What to work on
Your response should reproduce every line of the entries that contains the word "دلایل".

Task inputs
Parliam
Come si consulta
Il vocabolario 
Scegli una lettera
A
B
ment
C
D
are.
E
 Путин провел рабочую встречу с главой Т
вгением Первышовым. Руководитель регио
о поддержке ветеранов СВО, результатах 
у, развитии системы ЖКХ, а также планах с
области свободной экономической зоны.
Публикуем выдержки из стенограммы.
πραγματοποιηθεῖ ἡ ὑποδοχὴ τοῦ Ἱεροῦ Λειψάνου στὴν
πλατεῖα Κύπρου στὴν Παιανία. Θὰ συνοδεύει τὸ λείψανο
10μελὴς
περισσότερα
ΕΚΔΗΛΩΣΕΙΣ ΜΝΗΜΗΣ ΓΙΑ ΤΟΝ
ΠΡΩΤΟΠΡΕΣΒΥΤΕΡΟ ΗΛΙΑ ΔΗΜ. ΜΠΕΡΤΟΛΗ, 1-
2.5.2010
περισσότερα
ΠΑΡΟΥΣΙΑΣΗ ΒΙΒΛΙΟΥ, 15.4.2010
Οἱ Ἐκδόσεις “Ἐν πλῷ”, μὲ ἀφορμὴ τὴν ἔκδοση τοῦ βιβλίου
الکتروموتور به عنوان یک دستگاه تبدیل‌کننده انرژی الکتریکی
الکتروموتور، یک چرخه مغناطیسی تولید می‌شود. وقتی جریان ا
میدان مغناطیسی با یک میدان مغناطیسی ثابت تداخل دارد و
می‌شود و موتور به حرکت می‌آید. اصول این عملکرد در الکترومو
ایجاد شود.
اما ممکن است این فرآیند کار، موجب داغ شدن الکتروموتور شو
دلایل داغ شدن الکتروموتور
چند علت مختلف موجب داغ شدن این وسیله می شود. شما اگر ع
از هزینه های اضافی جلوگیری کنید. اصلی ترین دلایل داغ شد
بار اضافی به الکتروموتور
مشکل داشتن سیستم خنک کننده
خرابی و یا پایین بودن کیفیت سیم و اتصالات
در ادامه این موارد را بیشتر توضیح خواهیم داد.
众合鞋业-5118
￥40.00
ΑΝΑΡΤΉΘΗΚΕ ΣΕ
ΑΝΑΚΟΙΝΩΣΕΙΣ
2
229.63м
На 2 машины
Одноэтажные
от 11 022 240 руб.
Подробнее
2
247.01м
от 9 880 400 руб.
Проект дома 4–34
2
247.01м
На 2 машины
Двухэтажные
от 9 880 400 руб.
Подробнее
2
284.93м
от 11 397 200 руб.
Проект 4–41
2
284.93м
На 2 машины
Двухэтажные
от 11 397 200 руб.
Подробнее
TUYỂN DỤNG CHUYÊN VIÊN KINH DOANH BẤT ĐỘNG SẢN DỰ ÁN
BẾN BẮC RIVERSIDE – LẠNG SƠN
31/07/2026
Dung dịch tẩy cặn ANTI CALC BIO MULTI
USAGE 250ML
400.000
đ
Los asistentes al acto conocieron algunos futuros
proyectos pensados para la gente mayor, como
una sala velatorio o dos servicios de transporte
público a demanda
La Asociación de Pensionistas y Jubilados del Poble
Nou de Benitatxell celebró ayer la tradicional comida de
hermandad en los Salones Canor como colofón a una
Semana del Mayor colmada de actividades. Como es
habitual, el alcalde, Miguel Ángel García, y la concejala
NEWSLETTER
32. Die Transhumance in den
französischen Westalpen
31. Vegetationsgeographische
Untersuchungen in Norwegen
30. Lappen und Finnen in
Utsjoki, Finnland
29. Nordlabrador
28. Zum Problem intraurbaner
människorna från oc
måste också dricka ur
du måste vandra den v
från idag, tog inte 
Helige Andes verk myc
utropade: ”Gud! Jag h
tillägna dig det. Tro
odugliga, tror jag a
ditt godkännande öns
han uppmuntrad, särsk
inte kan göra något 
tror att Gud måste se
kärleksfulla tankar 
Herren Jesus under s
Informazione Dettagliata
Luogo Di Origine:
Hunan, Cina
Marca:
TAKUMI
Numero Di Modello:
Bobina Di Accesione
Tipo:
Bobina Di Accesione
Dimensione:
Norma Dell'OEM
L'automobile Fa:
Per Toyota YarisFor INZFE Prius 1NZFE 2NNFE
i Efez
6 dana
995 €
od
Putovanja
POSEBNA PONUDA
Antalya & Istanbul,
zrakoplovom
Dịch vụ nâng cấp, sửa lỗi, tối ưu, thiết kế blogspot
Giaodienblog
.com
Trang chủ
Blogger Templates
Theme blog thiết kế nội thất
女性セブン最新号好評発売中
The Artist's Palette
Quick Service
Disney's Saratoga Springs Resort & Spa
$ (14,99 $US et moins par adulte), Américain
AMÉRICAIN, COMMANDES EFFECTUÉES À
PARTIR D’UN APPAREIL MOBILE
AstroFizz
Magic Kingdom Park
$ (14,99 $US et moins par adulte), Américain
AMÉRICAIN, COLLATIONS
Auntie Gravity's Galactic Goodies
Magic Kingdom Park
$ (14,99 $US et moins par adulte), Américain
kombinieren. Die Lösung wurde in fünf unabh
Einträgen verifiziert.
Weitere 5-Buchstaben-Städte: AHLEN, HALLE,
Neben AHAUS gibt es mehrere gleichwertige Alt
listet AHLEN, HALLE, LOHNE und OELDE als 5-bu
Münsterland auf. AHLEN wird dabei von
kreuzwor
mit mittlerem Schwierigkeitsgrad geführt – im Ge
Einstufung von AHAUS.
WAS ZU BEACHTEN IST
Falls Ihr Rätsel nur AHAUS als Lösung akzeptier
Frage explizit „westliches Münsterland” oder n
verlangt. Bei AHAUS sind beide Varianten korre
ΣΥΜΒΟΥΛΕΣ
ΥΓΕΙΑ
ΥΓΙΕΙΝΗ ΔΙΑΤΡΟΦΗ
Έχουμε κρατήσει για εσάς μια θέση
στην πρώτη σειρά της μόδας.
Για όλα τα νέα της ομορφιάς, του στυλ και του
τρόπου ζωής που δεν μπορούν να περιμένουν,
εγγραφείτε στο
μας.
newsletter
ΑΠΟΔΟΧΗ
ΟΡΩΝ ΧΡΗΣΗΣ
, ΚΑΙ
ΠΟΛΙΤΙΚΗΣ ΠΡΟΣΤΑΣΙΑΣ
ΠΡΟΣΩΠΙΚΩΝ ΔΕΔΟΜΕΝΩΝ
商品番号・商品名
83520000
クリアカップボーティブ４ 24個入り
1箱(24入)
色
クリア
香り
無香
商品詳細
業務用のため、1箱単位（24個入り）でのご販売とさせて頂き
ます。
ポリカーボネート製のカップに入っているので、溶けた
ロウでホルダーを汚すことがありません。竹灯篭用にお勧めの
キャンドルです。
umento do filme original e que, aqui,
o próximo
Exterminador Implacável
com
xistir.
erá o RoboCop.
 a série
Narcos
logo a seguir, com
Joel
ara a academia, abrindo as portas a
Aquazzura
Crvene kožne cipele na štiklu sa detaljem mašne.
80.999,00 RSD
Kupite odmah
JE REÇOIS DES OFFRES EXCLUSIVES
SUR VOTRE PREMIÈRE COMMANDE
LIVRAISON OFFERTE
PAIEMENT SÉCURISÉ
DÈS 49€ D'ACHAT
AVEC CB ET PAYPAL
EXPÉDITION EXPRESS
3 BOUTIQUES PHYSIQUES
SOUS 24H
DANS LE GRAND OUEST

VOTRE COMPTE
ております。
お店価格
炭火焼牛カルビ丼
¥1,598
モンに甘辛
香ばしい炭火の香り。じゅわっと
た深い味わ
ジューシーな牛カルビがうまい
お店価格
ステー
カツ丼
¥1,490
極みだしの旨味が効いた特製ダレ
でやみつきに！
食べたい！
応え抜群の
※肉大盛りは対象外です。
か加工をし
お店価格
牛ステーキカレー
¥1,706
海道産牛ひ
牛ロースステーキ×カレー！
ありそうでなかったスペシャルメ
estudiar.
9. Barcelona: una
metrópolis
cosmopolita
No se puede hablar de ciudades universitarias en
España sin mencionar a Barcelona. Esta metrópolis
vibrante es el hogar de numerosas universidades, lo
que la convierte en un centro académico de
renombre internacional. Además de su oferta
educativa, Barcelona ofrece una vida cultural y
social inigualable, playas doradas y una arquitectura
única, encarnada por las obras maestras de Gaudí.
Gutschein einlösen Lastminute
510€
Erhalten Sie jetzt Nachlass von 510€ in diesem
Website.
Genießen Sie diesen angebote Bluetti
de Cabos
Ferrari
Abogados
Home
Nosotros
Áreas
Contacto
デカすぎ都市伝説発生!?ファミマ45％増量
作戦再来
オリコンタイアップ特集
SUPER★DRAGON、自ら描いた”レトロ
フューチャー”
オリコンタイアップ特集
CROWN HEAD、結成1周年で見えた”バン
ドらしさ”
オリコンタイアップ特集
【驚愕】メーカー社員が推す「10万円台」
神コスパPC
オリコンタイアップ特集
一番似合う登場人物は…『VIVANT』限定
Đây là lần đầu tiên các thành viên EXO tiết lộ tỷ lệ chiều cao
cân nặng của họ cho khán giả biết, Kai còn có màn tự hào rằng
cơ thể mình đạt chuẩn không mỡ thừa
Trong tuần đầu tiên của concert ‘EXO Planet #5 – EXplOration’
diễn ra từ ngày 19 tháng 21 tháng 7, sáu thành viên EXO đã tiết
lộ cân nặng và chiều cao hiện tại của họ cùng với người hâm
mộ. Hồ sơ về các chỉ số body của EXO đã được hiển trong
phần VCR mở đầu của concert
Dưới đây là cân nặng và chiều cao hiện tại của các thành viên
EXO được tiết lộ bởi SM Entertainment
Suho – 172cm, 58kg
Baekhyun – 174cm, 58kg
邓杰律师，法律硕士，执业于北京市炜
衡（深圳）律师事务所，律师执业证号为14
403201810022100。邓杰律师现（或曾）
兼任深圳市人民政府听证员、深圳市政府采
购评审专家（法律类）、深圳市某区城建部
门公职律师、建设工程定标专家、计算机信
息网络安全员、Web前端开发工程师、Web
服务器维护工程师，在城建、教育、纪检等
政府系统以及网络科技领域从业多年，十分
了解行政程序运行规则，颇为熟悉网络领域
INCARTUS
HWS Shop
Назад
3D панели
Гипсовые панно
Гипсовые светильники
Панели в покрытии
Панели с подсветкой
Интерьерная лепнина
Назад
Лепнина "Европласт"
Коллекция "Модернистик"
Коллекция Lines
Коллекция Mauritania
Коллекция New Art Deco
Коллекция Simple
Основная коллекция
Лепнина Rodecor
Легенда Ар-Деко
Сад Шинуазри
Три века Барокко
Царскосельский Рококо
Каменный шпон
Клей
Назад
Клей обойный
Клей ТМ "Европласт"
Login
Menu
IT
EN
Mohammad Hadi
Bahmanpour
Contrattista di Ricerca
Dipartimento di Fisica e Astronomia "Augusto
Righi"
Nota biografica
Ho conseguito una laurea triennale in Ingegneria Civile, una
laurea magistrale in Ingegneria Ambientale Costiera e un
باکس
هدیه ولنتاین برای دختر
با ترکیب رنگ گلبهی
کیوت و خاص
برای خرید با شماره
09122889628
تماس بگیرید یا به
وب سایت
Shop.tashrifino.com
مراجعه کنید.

Worked solution
دلایل داغ شدن الکتروموتور
از هزینه های اضافی جلوگیری کنید. اصلی ترین دلایل داغ شد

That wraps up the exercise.